Using FeatureData[Taxonomy] artifact in QIIME2?

emmzee · October 15, 2019, 1:34am

Hi all,

I have finally decided to jump on the hype train and use QIIME 2 to analyze some data. So far, I am a fan of QIIME2 and all it can do, and I have been following the Overview tutorial to analyze some data, but I have encountered a few issues, as I can't seem to find the right place to answer my questions.

To give you a little background, I am analyzing 18S amplicon sequences, and I have generated my .fastq file with Ion Torrent PGM, I performed demultiplexing in QIIME(1) with split_library.py, imported my .fna seqeunces file into QIIME 2 and finally dereplicated my sequences and used classify-sklearn against the 132 SILVA release to assign taxonomy to my sequences. Here are my concerns:

Is it possible to receive an ASV separated table (with assigned taxonomy similar QIIME(1) format) from my generated FeatureData[Taxonomy] artifact? In other words, how can I convert my artifact to show the original ASVs that were collapsed to form the taxonomy I see in FeatureData[Taxonomy] after performing a taxonomic visualization (e.g. with bar plots)?
Is it possible to 'normalize' my table for ununiform sequencing depth (if or if not converted to the format above)? I believe it's possible to export the artifact into an editable form and change it manually, but is there a way to do that in QIIME2?
I originally used sampleIDs with underscores, can I edit that to a different character in QIIME2 within the generated FeatureData[Taxonomy] artifact?

Thank you for your time and patience. Please let me know if I can provide any more detail or clarify any of my questions

Nicholas_Bokulich · October 15, 2019, 10:52pm

Welcome to the hype train @emmzee! :qiime2::qiime2::qiime2:

You came to the right place.

Answers to your questions:

Use qiime metadata tabulate --m-input-file taxonomy.qza

Use qiime feature-table rarefy

But note that QIIME 2 methods generally perform their own normalization on board (e.g., qiime diversity core-metrics pipelines rarefy as an initial step in the pipeline) so rarefying on your own is generally not needed unless if exporting for external use (or I suppose you might want this for your taxonomy barplot?)
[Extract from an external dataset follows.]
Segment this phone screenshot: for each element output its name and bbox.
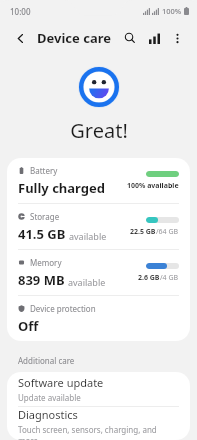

There is a way to change the IDs in the table, but not the taxonomy. You will need to export the taxonomy, relabel, and re-import to QIIME 2.

Now some answers to the questions you did not ask:

why not demux in QIIME 2?

No denoising or at least OTU clustering? Simply dereplicating is likely to leave in lots of noisy reads.

I hope that helps!

emmzee · October 16, 2019, 12:17am

Thank you for your detailed response, @Nicholas_Bokulich!

Use qiime metadata tabulate --m-input-file taxonomy.qza

This is extremely useful, so thank you for suggesting it. Using the visualization output, I can find the Feature ID, its associated confidence level, and the assigned taxon. Is it possible to show the distribution of each feature ID across all samples in my study?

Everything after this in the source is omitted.